Le cheikh Tamim ben Hamad Al Thani, nouvel émir du Qatar.

Si les grandes ambitions du Qatar, tant par son soutien aux islamistes du Printemps arabe que par ses achats de nombreux biens parisiens, agacent jusqu'en France, peu de pays osaient jusqu'ici critiquer ouvertement l'attitude de Doha. C'est désormais chose faite, et l'événement est d'autant plus marquant que la fronde émane de ses voisins. D'une seule et même voix, l'Arabie saoudite, les Émirats arabes unis et Bahreïn ont décidé mercredi de rappeler leurs ambassadeurs au Qatar, pour dénoncer les ingérences de l'émirat dans leurs affaires intérieures.
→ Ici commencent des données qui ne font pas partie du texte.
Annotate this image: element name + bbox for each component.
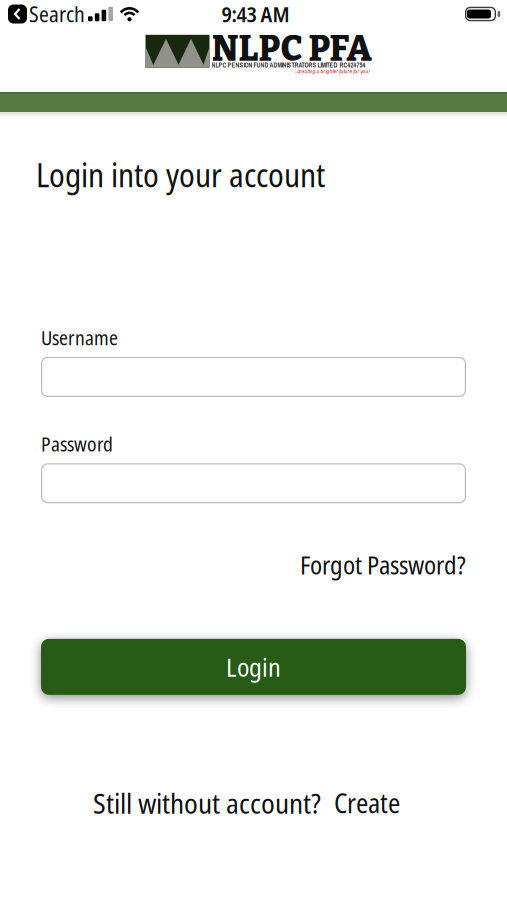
staticText: Forgot Password? — [300, 548, 466, 582]
staticText: Password — [41, 431, 113, 457]
button[interactable]: Back to Search — [8, 0, 85, 29]
staticText: Create — [334, 785, 400, 821]
staticText: Login into your account — [36, 153, 325, 197]
staticText: 9:43 AM — [222, 0, 290, 29]
staticText: NLPC PFA — [212, 28, 372, 70]
button[interactable]: Create — [334, 785, 400, 821]
staticText: NLPC PENSION FUND ADMINISTRATORS LIMITED… — [212, 61, 366, 69]
staticText: ...creating a brighter future for you! — [294, 68, 370, 75]
staticText: Still without account? — [93, 784, 321, 822]
button[interactable]: Password — [41, 463, 466, 503]
staticText: Username — [41, 325, 118, 351]
button[interactable]: Username — [41, 357, 466, 397]
button[interactable]: Login — [41, 639, 466, 695]
button[interactable]: Forgot Password? — [300, 548, 466, 582]
staticText: Search — [29, 0, 85, 29]
staticText: Login — [226, 650, 281, 684]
Une décision rarissime, les trois pays, membres comme le Qatar du Conseil de coopération du Golfe (CCG), n'ayant pas pour habitude d'étaler en public leurs divergences. L'annonce est en réalité le fruit d'une réunion "houleuse" à Riyad, durant laquelle les chefs de la diplomatie du CCG ont acté le non-respect par Doha de ses engagements à ne pas menacer la sécurité de ses voisins. Traduisez : le soutien politique, médiatique et financier de l'émirat aux Frères musulmans, que l'Arabie saoudite vient de classer sur sa liste des organisations terroristes."S'afficher pour exister" "L'Arabie saoudite n'a jamais accepté l'activisme diplomatique du Qatar depuis le Printemps arabe", explique Nabil Ennasri (1), doctorant spécialiste du Qatar à l'université d'Aix-en-Provence. "Elle compte bien porter un coup de grâce à ce tandem." Les relations entre Riyad et Doha n'ont pas toujours été si...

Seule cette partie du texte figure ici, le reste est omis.